Tuesday, August 11, 2009

Document oriented data stores

A document oriented database or data store does not use tables for storing data. It stores each record as a document with certain characteristics. So a multiple documents in this type of store can have different characteristics - which means different number of fields per record and different fields per row. The benefit would be that if you are using a document oriented database for storing a large number of records in a huge database, any change in the number or type of row does not need an alter on the table. All you need to do is insert new documents with new structure and it is automatically inserted to the current datastore.

I went ahead and tried comparing some document-oriented data stores - TokyoTyrant, MongoDb and CouchDb and i compared them to Mysql-5.4 as well to get an idea about the performance advantage.

I created 3 scripts in all - 2 for insert and 1 for select. And created a 50,00,000 record table with a very normal record structure

field1 -> string, indexed
field2 -> string, indexed
date -> date, not indexed
n -> integer, indexed

The size of the original mysql table was 214 MB data & 205 MB index - total 419 MB for 50,00,000 records. The 3 scripts could be described as follows

  • insert script 1 : went from 1 to 25,00,000 pulling 1000 records in a single query from the source database and inserting the records one by one to the target data store.

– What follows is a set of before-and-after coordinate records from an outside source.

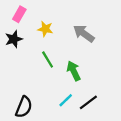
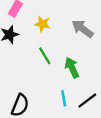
cyan line: (66, 100) -> (64, 98), turned -56

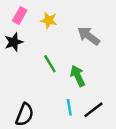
yellow star: (42, 24) -> (49, 20), moved

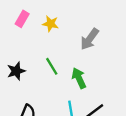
gray arrow: (89, 36) -> (90, 39), turned -90
black star: (14, 42) -> (16, 71), moved

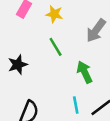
green line: (52, 66) -> (56, 47), moved

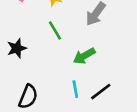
green arrow: (85, 72) -> (84, 56), turned -95

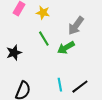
green arrow: (84, 56) -> (66, 48), moved

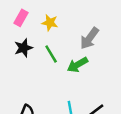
black star: (14, 53) -> (23, 48), moved

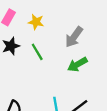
green arrow: (77, 65) -> (77, 64), moved

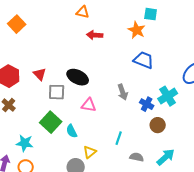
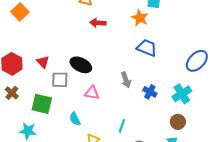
cyan cross: (168, 96) -> (182, 94), moved
green square: (51, 122) -> (42, 104), moved, turned -30
brown circle: (158, 125) -> (178, 122), moved

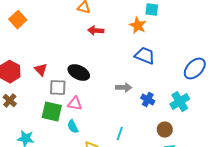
gray arrow: (126, 80) -> (124, 88), turned -70
pink triangle: (92, 93) -> (75, 104), moved
green square: (42, 104) -> (52, 112), moved
brown circle: (178, 122) -> (165, 130), moved

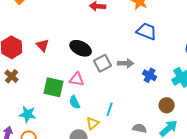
gray square: (58, 88) -> (103, 63), moved, turned -30
cyan line: (120, 134) -> (110, 109), moved

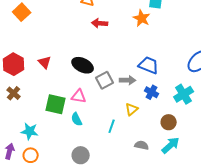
blue trapezoid: (147, 31) -> (149, 65), moved
yellow triangle: (93, 123) -> (132, 109), moved

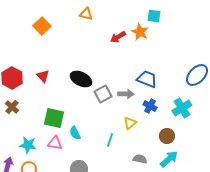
orange square: (22, 12) -> (42, 26), moved
red arrow: (100, 23) -> (118, 37), moved, turned -35
pink triangle: (79, 96) -> (55, 143), moved

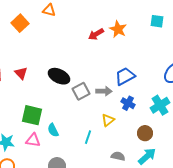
orange triangle: (86, 14) -> (49, 10), moved
cyan square: (154, 16) -> (157, 21), moved
blue trapezoid: (147, 79) -> (125, 76), turned -50

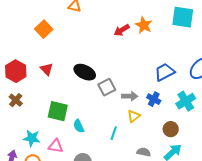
cyan square: (157, 21) -> (183, 17), size x1.6
orange square: (20, 23) -> (44, 29), moved
blue trapezoid: (125, 76) -> (165, 72), moved
gray arrow: (104, 91) -> (130, 96), moved
pink triangle: (33, 140) -> (56, 146), moved

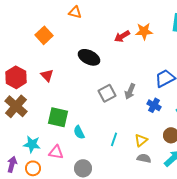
orange star: (144, 25) -> (144, 31), turned -30
black ellipse: (85, 72) -> (89, 57), moved
gray arrow: (130, 96) -> (130, 91), moved, turned 112
brown cross: (16, 100) -> (16, 106), size x1.6
yellow triangle: (134, 116) -> (141, 140), moved

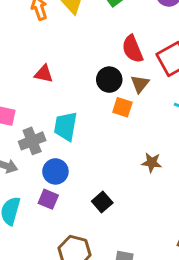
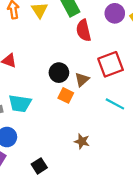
red semicircle: (132, 49) -> (84, 30), moved
cyan trapezoid: (66, 126) -> (20, 103), turned -100

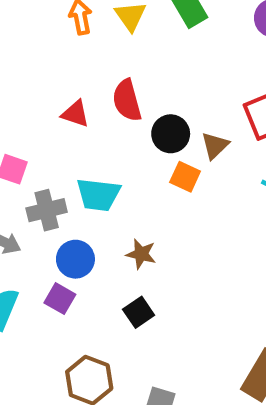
red semicircle: (84, 30) -> (127, 100), moved
brown star: (82, 141) -> (141, 254), moved

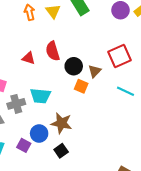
brown star: (141, 254) -> (61, 123), size x1.5
blue circle: (75, 259) -> (39, 133), moved

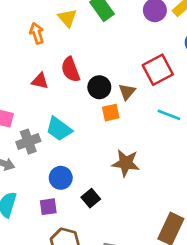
orange arrow: (30, 12) -> (37, 33), moved
orange square: (81, 86) -> (111, 113), turned -32
cyan trapezoid: (40, 96) -> (59, 129), turned 35
brown star: (61, 123) -> (126, 163), moved
purple square: (24, 145) -> (48, 207), moved, turned -32

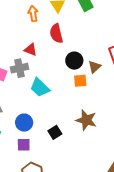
red semicircle: (71, 70) -> (56, 33), moved
gray cross: (28, 142) -> (19, 68), moved
blue circle: (61, 178) -> (24, 123), moved
black square: (91, 198) -> (55, 132), moved

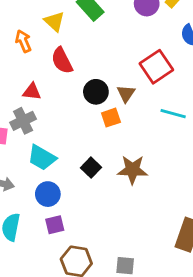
cyan trapezoid: (40, 88) -> (42, 158), moved
black square: (55, 132) -> (91, 168), moved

  • insert script 2 : went from 50,00,000 to 24,99,999 pulling 1000 records in a single query from source database and inserting the records one by one to the target data store.

  • select script : picks records from the source database and makes 2 queries for both field1 & field2 and fires both the queries on the target data store.

Test Machine configuration:

CPU : Intel Xeon 1.6 GHz - Quad Core [4 MB L2 cache] 64 Bit
Memory : 8 GB RAM
OS : Centos 5.2 - Kernel 2.6.18 64 bit


Used mysql version 5.4
Load during execution : 3.5
Time taken by Insert script 1 : 19682.673708916 sec for 2501000 records
Time taken by Insert script 2 : 19608.902073145 sec for 2499000 records
Time taken by Select script : 20465.380266905 sec for 8099782 records
Table engine : MyISAM
Total database size in mysql 5.4 : 215+233 = 248 MB

Ofcourse i used MyISAM which resulted in table locks, and i had indexes on three fields which resulted in increased locking times on these tables during inserts & selects.

MongoDB - www.mongodb.org

Used version for testing : 0.9.1
The current version available is 0.9.7 which has a lot of bug fixes and performance improvement features.MongoDB is written in C++ and stores data in BSON format which is Binary Serialization of JSON documents. It has a console (similar to mysql) which can be used to fire queries - so unlike bdb, you dont have to go and write programs to fire queries. MongoDB has full indexing support for different columns. You can also do query profiling (like explain in mysql) to check the execution path of the query and then make optimizations if possible. It provides replication support. It can be used to store large binary data like videos very efficiently.

The one good thing about the future of mongodb is that it would be providing auto sharding of data for cloud level scalability. This feature is in alpha stage now, but it should be mature in some time and could be used then.

Mongodb provides drivers/apis for a lot of languages including python, php, java, ruby, c++ and perl. I downloaded the php driver and compiled it and installed the extension mongo.so in the php extentions directory. And then i ran the same tests to check out the speed of mongodb.

Load during execution : 2.5
Time taken by Insert script 1 : 1006.6038348675 sec for 2501000 records
Time taken by Insert script 2 : 1435.0536739826 sec for 2499000 records
Time taken by Select script : 2942.2539789677 sec - 9999914 records
Total database size in mongodb : 4 GB (both data & index)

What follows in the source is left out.